Direct Modifications to CLDR Data

See also: Bulk Import of XML Data.

1. Verifying changes

Please check that your changes don’t cause problems. A minimal test is to run ConsoleCheckCLDR with the following parameter:

-f(en)

This will run the checks on en: you can substitute other locales to check them also (It is a regular expression, so -f(en.* fr.*) will do all English and French locales).

I recommend also using the following options, to show opened files, and increase memory (some tests require that).

-Dfile.encoding=UTF-8 -DSHOW_FILES -Xmx512M

An example of where a DTD broke, the invalid XML:

<!ELEMENT commonlyUsed (true false ) #IMPLIED >.

I changed to <!ELEMENT commonlyUsed EMPTY > to get it to function; other changes might be necessary.

2. Explicit defaults

Don’t use them, since they cause the XML to be fluffed up, and may interfere with the inheritance unless you make other modifications.

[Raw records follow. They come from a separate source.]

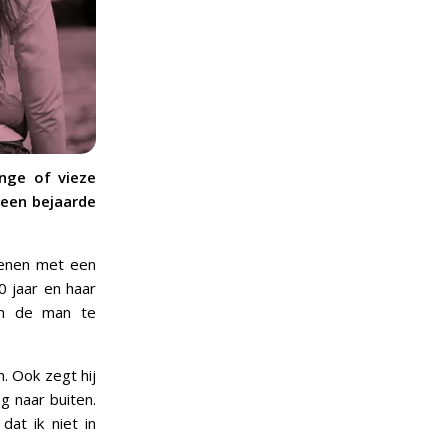
nge of vieze
een bejaarde
oenen met een
0 jaar en haar
om de man te
. Ook zegt hij
g naar buiten.
dat ik niet in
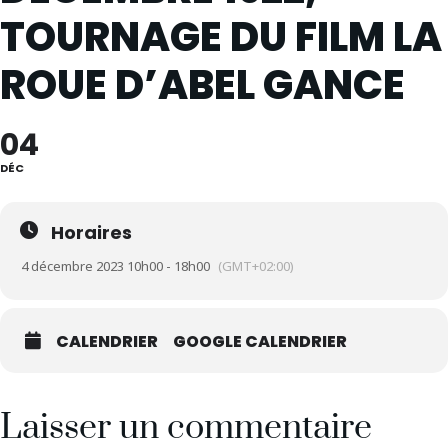
TOURNAGE DU FILM LA
ROUE D’ABEL GANCE
04
DÉC
Horaires
4 décembre 2023 10h00 - 18h00
(GMT+02:00)
CALENDRIER
GOOGLE CALENDRIER
Laisser un commentaire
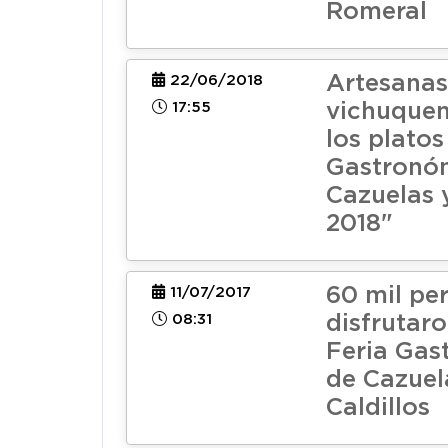
Romeral
Artesanas
22/06/2018
17:55
vichuquen
los platos
Gastronó
Cazuelas y
2018"
60 mil pe
11/07/2017
08:31
disfrutaro
Feria Gas
de Cazuel
Caldillos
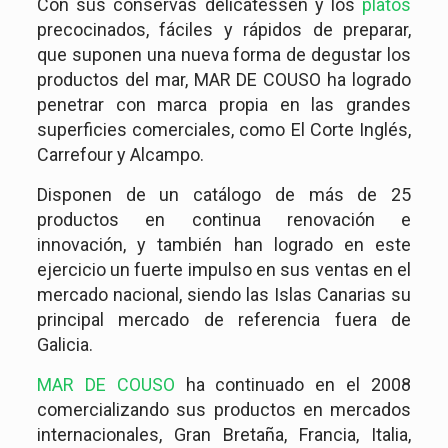
Con sus conservas delicatessen y los
platos
precocinados, fáciles y rápidos de preparar,
que suponen una nueva forma de degustar los
productos del mar, MAR DE COUSO ha logrado
penetrar con marca propia en las grandes
superficies comerciales, como El Corte Inglés,
Carrefour y Alcampo.
Disponen de un catálogo de más de 25
productos en continua renovación e
innovación, y también han logrado en este
ejercicio un fuerte impulso en sus ventas en el
mercado nacional, siendo las Islas Canarias su
principal mercado de referencia fuera de
Galicia.
MAR DE COUSO
ha continuado en el 2008
comercializando sus productos en mercados
internacionales, Gran Bretaña, Francia, Italia,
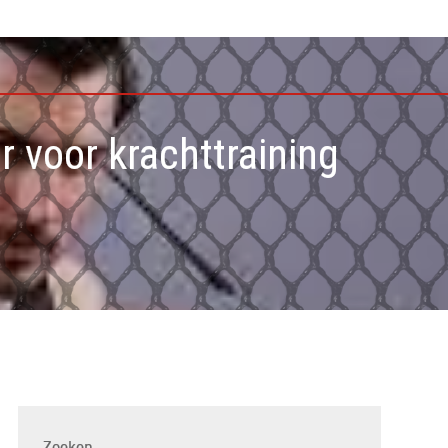
r voor krachttraining
Zoeken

<!ATTLIST fields casing ( titlecase-words titlecase-firstword
lowercase-words mixed ) “mixed” >

=>

<!ATTLIST fields casing ( titlecase-words titlecase-firstword
lowercase-words mixed ) #IMPLIED >

Instead, the default should be documented in the spec

3. Mixing meanings.

Attribute and element names should be unique, unless they have the same meaning across containing elements, and same substructure. This is a hard-and-fast rule for elements. For attributes, it is better to have unique names (as we’ve found by bitter experience) where possible. It is *required* when the attribute is distinguishing for one element and not for another.

So the following is ok, but would be better if one of the attribute values were changed.

<!ATTLIST standard casing (verbatim) #IMPLIED >

<!ATTLIST fields casing ( titlecase-words titlecase-firstword lowercase-words mixed ) #IMPLIED >